Try it
Look through the lines below and copy each one that includes "gratis".

___ Given data

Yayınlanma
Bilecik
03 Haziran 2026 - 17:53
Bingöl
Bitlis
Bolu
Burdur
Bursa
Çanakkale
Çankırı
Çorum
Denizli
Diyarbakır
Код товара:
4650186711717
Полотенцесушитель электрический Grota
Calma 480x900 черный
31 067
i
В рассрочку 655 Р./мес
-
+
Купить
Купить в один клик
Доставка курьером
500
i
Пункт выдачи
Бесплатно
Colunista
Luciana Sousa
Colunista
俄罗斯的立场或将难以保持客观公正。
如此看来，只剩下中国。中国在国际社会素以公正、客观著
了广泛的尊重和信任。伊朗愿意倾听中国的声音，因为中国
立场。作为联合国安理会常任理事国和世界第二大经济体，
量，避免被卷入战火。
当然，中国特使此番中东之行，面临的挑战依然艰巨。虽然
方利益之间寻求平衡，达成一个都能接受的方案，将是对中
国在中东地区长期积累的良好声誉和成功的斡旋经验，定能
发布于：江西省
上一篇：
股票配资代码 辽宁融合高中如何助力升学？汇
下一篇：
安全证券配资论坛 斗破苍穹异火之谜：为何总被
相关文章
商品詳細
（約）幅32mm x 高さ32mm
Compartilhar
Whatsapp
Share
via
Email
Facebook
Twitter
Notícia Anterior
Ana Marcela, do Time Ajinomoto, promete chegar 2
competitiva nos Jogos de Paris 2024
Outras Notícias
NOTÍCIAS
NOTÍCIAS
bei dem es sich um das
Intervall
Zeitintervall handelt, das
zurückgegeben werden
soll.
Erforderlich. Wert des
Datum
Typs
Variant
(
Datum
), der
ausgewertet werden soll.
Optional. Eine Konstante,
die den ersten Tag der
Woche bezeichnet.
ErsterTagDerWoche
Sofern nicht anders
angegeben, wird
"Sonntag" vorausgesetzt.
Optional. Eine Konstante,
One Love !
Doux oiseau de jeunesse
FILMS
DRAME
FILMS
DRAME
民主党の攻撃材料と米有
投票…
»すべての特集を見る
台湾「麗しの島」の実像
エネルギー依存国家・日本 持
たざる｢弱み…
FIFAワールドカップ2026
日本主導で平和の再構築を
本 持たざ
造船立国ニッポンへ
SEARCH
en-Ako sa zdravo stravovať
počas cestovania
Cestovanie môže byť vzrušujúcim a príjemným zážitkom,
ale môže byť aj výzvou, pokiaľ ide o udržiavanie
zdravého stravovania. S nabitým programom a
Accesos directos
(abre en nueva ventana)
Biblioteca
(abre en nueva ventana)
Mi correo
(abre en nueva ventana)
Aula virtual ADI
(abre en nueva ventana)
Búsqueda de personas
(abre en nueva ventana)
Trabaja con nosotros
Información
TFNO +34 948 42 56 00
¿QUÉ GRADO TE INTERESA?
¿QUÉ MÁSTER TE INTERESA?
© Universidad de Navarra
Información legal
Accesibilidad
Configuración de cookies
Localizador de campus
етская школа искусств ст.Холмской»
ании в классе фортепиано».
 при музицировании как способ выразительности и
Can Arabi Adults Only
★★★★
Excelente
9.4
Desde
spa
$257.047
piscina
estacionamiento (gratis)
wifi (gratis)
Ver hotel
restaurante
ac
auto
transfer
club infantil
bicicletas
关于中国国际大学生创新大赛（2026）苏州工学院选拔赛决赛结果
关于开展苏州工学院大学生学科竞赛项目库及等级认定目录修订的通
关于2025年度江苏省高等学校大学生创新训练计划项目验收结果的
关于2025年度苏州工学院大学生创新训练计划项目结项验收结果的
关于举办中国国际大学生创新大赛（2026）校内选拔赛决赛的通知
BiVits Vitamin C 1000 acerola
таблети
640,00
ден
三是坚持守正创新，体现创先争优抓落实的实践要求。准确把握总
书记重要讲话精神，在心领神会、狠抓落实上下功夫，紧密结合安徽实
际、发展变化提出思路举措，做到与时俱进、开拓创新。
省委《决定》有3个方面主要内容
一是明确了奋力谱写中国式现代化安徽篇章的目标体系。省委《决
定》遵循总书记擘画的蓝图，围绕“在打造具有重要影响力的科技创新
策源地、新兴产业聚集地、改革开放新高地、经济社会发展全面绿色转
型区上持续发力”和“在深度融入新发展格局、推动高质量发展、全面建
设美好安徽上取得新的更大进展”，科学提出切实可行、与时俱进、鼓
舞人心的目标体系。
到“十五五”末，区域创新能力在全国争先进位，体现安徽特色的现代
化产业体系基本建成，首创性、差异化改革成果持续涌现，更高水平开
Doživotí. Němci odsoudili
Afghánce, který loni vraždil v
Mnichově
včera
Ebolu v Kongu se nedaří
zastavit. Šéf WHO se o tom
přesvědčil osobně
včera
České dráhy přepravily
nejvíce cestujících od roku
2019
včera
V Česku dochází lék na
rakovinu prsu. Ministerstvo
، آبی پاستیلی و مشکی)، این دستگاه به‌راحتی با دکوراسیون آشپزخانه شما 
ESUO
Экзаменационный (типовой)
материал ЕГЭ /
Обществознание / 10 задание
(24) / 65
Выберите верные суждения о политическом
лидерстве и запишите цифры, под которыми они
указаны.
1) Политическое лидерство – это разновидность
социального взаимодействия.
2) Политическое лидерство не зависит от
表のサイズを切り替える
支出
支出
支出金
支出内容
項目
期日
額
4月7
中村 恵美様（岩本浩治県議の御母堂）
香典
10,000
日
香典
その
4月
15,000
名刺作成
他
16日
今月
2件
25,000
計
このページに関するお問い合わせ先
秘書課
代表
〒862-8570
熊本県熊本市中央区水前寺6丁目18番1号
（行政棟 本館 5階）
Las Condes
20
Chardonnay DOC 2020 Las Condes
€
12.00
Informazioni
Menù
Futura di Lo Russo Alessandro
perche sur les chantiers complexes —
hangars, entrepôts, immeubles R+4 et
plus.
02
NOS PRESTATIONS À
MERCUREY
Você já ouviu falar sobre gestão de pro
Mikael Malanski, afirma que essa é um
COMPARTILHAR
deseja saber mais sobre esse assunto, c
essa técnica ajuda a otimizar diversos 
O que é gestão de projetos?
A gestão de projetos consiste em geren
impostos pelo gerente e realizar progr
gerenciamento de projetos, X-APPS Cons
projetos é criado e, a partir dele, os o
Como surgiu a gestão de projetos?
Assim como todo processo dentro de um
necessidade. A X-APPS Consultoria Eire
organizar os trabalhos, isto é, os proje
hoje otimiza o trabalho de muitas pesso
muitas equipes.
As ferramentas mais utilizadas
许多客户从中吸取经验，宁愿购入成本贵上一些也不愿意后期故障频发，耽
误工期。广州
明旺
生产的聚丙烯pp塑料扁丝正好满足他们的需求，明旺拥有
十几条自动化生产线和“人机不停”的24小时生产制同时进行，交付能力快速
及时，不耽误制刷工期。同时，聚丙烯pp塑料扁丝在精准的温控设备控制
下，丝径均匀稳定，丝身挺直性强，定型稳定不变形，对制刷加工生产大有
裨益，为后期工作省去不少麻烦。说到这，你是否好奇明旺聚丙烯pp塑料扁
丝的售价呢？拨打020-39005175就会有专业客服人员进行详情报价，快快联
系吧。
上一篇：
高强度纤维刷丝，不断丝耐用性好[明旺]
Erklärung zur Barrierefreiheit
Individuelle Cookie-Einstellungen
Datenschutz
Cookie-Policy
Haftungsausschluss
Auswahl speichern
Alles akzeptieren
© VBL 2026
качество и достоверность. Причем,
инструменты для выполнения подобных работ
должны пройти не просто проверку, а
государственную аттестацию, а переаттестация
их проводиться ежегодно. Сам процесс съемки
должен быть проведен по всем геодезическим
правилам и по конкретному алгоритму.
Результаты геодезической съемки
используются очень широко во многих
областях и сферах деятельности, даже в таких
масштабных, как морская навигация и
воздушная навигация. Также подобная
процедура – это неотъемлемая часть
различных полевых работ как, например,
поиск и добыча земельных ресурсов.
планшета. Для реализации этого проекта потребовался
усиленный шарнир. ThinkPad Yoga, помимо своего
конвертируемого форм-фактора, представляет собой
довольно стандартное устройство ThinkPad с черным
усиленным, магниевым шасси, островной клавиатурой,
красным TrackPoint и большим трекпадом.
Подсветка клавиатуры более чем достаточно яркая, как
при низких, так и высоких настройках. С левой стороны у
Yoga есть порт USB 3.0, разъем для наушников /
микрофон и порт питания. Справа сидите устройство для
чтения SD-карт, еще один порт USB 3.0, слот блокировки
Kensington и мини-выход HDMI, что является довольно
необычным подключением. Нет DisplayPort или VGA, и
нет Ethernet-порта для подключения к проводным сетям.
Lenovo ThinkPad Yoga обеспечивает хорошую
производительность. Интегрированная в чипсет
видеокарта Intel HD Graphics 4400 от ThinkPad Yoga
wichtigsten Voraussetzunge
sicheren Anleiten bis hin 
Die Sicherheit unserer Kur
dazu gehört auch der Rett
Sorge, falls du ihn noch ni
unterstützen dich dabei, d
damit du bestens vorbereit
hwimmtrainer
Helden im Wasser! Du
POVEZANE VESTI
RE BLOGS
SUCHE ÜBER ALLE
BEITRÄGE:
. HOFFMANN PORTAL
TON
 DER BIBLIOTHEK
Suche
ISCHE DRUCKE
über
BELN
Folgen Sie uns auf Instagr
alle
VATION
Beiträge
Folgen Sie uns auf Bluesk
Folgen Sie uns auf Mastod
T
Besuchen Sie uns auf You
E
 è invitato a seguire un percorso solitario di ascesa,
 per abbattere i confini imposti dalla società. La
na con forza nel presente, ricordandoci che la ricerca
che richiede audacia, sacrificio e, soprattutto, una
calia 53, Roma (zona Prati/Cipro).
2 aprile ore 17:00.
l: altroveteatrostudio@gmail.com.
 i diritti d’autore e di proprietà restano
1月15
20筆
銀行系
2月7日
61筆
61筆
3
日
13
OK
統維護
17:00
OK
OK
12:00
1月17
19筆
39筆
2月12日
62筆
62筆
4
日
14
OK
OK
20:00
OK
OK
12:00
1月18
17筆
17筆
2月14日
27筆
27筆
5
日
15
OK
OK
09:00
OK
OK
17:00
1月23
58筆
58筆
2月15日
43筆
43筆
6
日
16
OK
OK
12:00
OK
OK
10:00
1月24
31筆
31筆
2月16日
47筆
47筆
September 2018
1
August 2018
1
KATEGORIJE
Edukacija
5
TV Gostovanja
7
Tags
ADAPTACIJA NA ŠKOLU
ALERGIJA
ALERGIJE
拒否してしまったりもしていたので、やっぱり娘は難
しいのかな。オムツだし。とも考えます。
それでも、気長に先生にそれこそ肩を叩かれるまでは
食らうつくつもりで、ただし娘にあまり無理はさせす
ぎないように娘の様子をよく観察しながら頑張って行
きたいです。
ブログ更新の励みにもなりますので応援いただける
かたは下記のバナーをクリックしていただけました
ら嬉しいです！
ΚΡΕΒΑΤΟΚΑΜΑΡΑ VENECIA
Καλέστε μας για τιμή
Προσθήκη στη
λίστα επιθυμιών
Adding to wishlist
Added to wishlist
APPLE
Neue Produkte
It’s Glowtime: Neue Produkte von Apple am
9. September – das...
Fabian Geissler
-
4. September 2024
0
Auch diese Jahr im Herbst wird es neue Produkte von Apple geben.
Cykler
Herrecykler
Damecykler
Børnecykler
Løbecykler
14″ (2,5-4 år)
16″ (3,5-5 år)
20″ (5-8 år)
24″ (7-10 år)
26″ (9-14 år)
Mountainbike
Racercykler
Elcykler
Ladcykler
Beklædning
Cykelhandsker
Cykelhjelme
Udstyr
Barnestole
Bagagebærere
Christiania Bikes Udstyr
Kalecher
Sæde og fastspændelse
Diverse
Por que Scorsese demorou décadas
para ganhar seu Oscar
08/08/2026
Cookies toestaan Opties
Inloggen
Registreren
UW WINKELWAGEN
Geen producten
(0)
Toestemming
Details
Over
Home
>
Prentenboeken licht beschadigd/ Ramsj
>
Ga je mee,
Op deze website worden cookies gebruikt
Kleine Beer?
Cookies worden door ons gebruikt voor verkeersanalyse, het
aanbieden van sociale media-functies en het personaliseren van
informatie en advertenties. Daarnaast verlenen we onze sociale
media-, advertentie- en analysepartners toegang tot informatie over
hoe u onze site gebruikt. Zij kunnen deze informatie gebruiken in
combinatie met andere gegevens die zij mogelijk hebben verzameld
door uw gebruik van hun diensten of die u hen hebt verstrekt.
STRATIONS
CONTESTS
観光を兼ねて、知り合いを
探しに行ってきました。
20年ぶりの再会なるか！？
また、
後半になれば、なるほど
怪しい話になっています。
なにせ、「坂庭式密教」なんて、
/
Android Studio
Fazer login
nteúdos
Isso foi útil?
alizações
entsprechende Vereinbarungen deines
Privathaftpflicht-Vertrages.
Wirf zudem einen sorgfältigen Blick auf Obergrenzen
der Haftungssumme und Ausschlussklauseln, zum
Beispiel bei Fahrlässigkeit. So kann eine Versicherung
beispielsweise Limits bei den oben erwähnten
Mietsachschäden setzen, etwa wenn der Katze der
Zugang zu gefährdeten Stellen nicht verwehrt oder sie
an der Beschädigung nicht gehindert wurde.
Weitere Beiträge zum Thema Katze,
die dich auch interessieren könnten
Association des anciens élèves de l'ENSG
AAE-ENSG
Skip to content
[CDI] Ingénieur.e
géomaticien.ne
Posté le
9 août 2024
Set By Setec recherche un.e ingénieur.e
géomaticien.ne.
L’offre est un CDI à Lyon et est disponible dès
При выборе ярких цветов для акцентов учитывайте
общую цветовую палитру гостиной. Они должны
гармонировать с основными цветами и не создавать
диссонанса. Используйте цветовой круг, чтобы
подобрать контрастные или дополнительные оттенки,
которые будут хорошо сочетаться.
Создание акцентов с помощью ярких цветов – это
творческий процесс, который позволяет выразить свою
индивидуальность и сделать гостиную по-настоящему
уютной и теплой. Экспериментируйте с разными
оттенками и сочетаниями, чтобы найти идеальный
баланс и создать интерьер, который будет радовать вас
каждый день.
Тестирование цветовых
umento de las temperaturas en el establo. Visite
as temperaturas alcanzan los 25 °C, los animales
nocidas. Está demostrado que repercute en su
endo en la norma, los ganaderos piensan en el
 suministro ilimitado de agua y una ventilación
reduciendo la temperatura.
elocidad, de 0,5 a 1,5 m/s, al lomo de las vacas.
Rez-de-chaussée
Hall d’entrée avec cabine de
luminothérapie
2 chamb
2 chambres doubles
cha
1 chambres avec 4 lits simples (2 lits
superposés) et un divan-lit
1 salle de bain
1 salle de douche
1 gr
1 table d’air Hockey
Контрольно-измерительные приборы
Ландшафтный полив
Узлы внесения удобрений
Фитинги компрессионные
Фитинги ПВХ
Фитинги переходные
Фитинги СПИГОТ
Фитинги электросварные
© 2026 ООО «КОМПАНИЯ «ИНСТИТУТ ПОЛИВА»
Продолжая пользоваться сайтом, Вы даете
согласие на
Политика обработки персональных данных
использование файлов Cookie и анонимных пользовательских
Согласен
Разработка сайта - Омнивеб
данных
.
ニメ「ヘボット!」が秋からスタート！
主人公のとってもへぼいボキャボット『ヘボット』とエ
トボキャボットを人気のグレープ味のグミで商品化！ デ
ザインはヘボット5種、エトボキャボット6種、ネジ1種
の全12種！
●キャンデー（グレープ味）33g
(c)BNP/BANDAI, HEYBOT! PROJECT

______

Answer box
estacionamiento (gratis)
wifi (gratis)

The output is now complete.